Peran Perguruan Tinggi Dalam Pendampingan Pencegahan dan Penanggulangan Stunting

10 Januari 2019   10:10 Diperbarui: 10 Januari 2019   16:53 906
+
Laporkan Konten
Laporkan Akun
Kompasiana adalah platform blog. Konten ini menjadi tanggung jawab bloger dan tidak mewakili pandangan redaksi Kompas.
Lihat foto
Bagikan ide kreativitasmu dalam bentuk konten di Kompasiana | Sumber gambar: Freepik

Gambaran anak stunting akibat kekurangan gizi kronis pada periode 1000 Hari Pertama Kehidupan (1000 HPK) di Indonesia cukup memprihatinkan. Berdasarkan catatan Kementerian Kesehatan pada tahun 2013, jumlah anak stunting sebesar 37,2 persen. Artinya, dari 10 anak Indonesia, dua orang di antaranya menderita gagal tumbuh. Berdasarkan hasil Riskesdas tahun 2018, lima provinsi di Indonesia dengan proporsi balita status gizi sangat pendek dan pendek berturut turut adalah NTT, Sulbar, Aceh, Sulsel dan Kalteng. Saat ini Pemerintah terus berupaya mengatasi masalah stunting yang dilaksanakan oleh semua sektor, termasuk dukungan dari dunia usaha. Berdasarkan hasil Riskesdas 2018, prevalensi stunting menurun signifikan dari sebesar 37,2% menjadi sebesar 30,8%, jika dibandingkan dengan hasil Riskesdas tahun 2013. 

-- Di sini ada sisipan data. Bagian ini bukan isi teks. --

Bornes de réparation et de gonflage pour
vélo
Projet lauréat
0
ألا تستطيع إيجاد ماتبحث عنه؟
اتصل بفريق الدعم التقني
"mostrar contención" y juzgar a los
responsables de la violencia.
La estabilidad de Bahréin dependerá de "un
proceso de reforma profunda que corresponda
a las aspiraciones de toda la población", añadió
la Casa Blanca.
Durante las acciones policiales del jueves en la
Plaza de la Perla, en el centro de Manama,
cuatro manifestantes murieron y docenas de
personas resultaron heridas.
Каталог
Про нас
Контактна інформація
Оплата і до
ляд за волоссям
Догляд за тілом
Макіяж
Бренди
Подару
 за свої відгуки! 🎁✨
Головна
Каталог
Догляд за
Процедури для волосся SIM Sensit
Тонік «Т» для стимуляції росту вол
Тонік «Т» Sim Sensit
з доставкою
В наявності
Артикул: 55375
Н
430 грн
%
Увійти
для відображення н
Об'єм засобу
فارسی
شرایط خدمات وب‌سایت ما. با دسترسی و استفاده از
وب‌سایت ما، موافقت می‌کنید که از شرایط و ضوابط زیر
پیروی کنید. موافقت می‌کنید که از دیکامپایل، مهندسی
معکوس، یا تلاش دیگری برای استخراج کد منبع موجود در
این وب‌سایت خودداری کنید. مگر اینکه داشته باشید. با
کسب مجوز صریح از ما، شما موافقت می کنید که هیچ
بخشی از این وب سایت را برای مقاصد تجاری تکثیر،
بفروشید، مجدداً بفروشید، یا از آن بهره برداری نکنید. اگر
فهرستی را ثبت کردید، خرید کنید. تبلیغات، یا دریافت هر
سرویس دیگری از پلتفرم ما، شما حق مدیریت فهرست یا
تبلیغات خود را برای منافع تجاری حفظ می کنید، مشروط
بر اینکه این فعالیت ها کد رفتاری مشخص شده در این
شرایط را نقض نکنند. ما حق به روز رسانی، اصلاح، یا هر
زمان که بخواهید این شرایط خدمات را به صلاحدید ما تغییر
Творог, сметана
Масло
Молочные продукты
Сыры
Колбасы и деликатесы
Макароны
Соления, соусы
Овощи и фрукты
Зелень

Target pemerintah dalam Rencana Pembangunan Jangka Menengah Nasional (RPJMN) 2015-2019 sasaran yang ingin dicapai adalah meningkatkan derajat kesehatan dan status gizi masyarakat melalui upaya kesehatan dan pemberdayaan masyarakat yang antara lain tercermin dari indikator prevalensi stunting  (pendek dan sangat pendek) pada anak dibawah usia dua tahun yaitu penurunan prevalensi stunting dari status awal sebesar 32,9% turun menjadi 28% pada tahun 2019.

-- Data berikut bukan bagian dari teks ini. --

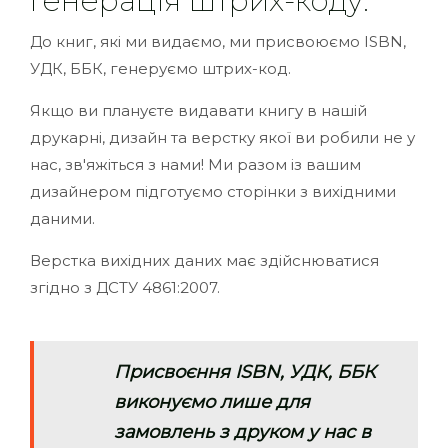
генерація штрих-коду.
До книг, які ми видаємо, ми присвоюємо ISBN,
УДК, ББК, генеруємо штрих-код.
Якщо ви плануєте видавати книгу в нашій
друкарні, дизайн та верстку якої ви робили не у
нас, зв'яжіться з нами! Ми разом із вашим
дизайнером підготуємо сторінки з вихідними
даними.
Верстка вихідних даних має здійснюватися
згідно з ДСТУ 4861:2007.
Присвоєння ISBN, УДК, ББК
виконуємо лише для
замовлень з друком у нас в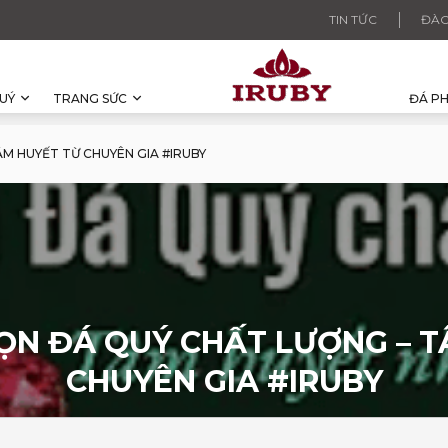
TIN TỨC
ĐÀO
UÝ
TRANG SỨC
ĐÁ P
M HUYẾT TỪ CHUYÊN GIA #IRUBY
ỌN ĐÁ QUÝ CHẤT LƯỢNG – 
CHUYÊN GIA #IRUBY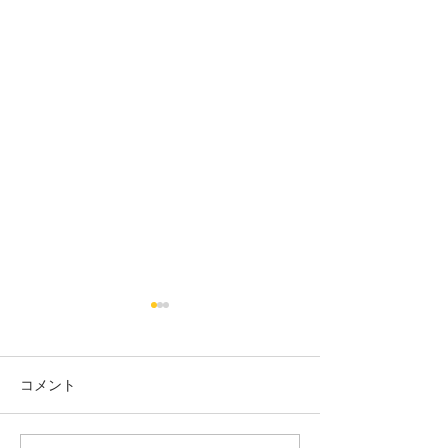
コメント
カット
カラー カット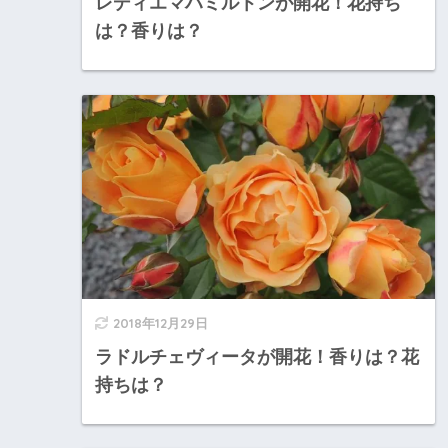
レディエマハミルトンが開花！花持ち
は？香りは？
2018年12月29日
ラドルチェヴィータが開花！香りは？花
持ちは？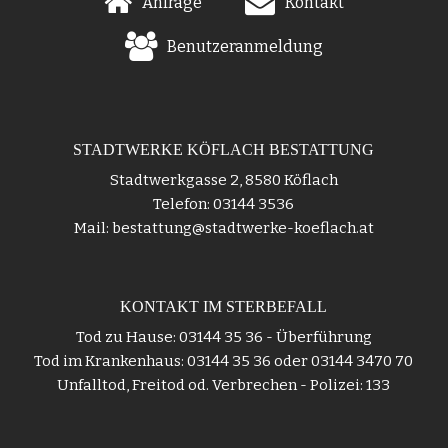
Anfrage
Kontakt
Benutzeranmeldung
STADTWERKE KÖFLACH BESTATTUNG
Stadtwerkgasse 2, 8580 Köflach
Telefon: 03144 3536
Mail: bestattung@stadtwerke-koeflach.at
KONTAKT IM STERBEFALL
Tod zu Hause: 03144 35 36 - Überführung
Tod im Krankenhaus: 03144 35 36 oder 03144 3470 70
Unfalltod, Freitod od. Verbrechen - Polizei: 133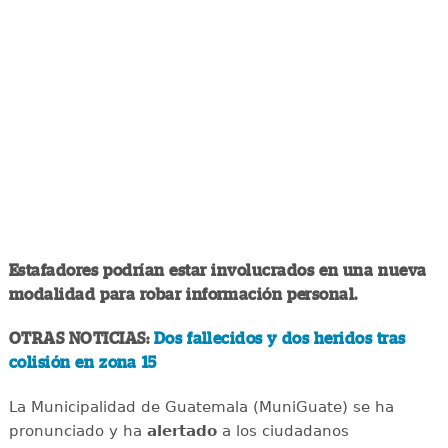
Estafadores podrían estar involucrados en una nueva
modalidad para robar información personal.
OTRAS NOTICIAS:
Dos fallecidos y dos heridos tras
colisión en zona 15
La Municipalidad de Guatemala (MuniGuate) se ha
pronunciado y ha
alertado
a los ciudadanos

Berbagai tantangan muncul dalam implementasi program stunting seperti permasalahan konvergensi intervensi spesifik dan sensitif yang efektif dan efisien mulai dari tingkat nasional sampai desa, masalah ketersediaan data, serta kompetensi dan kualitas sumber daya manusia (SDM) pelaksana di Kabupaten/Kota. Tantangan tersebut tidak hanya menjadi tanggung jawab pemerintah, tetapi semua komponen bangsa termasuk perguruan tinggi (PT).

Institut Gizi Indonesia (IGI) bekerjasama dengan Direktorat Gizi Masyarakat Kementerian Kesehatan RI saat ini saat ini menawarkan kerjasama pada Perguruan Tinggi yang memiliki peran strategis agar dapat memberikan pendampingan pada Pemerintah daerah dalam menyukseskan program pencegahan dan penanggulangan stunting di Indonesia. IGI diketuai oleh Prof. Dr.dr. Abdul Razak Thaha.,MSc berserta para pakar gizi yaitu  Prof. Dr. dr. Fasli Jalal.,SpGK, Prof. Soekirman.,SKM.,MPS-ID, Dra. Nina Sardjunani.,MA, Dr. Rahmi Oentoro.,MPH, Prof. Dr. Endang L. Achadi.,MPH.,Dr.PH, Prof. Dr. Ir. Evy Damayanti, Atmarita.,MPH.,Dr.PH, DR. dr. Anang Otoluwa.,MPPM DR. dr. Lucy Widasari.,MSi dan Muhammad Nur Hasan Syah.,S.Gz.,M.Kes menggagas upaya pendampingan  dari PT diharapkan dapat melakukan analisis masalah (analisis situasi berdasarkan wilayah), mengidentifikasi faktor yang berhubungan dengan stunting, merumuskan rencana konvergensi, mengkoordinir stakeholders terkait  serta memperkuat kapasitas pemerintah daerah di tingkat kecamatan dalam melakukan koordinasi program pencegahan dan penanggulangan stunting dengan melibatkan unit pelaksana teknis di kecamatan dan pemerintahan desa sejalan dengan Tri Dharma PT. 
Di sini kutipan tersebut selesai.